Une fréquentation en hausse mais des files d'attente

Le Conseil de la Famille constate par ailleurs que malgré l'élargissement des horaires des bibliothèques universitaires et des cours en soirée, seule une cinquantaine de structures de restauration collective des Crous restent ouvertes le soir et le week-end. Il appelle à un soutien financier accru pour répondre aux besoins des étudiants.

Depuis la réouverture des restaurants universitaires en septembre 2021, leur fréquentation a augmenté, atteignant les deux tiers des étudiants en 2023. Cette hausse est liée à l'introduction du tarif à 1 euro. Mais elle se matérialise par des temps d'attente prolongés, "cause majeure de désaffection pour certains étudiants qui préfèrent apporter leur repas ou rentrer chez eux".

La loi "Lévi" et ses limites

Promulguée en avril 2023, la loi Lévi garantit une offre de restauration à tarif social ou très social à proximité des lieux d'étude. En cas d'absence de structures, une aide financière est prévue. Toutefois, le Conseil de la famille critique les montants des aides fixés en novembre 2024, jugés insuffisants pour compenser l'absence de points de restauration, notamment dans les DROM : "l'esprit de la loi n'est pas respecté" selon lui. Le Conseil estime aussi que la complexité des procédures risque aussi d'engendrer un taux élevé de non-recours.

Le repas à 1 euro pour tous : une mesure en discussion

Le 4 décembre 2024, la commission des affaires culturelles de l'Assemblée nationale a adopté une proposition de loi visant à généraliser le repas à 1 euro pour tous les étudiants. Cette mesure, soutenue par des associations étudiantes, serait financée par une taxe supplémentaire sur le tabac. Reste à voir ce qu'il peut advenir de cette proposition de loi dans un contexte politique flou. 

C'est d'ailleurs également le terme choisi par la HCFEA pour qualifier le modèle économique de la restauration universitaire : "flou". La subvention allouée aux Crous couvre à la fois la restauration et l'hébergement, sans détail précis sur la part attribuée à la restauration. Le Conseil appelle à une clarification pour mieux évaluer le coût réel d'un repas et garantir une meilleure gestion des fonds publics.

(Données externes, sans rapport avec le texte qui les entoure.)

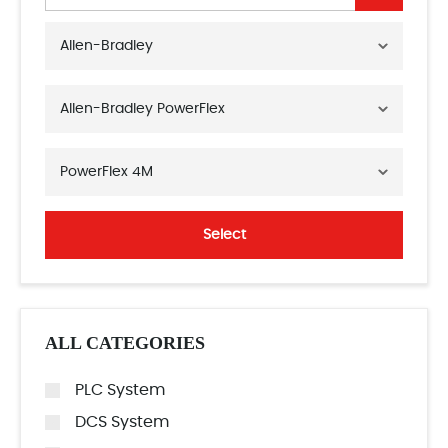
Allen-Bradley
Allen-Bradley PowerFlex
PowerFlex 4M
Select
ALL CATEGORIES
PLC System
DCS System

Un service public à renforcer

Le Haut Conseil estime que la restauration universitaire poursuit une mission de service public essentielle. Pour répondre aux besoins croissants des étudiants et réduire les inégalités, il est nécessaire de renforcer la qualité, l'accessibilité et la transparence des dispositifs. La restauration à 1 euro pour tous lui parait être une solution prometteuse, à condition d'être financée de manière durable.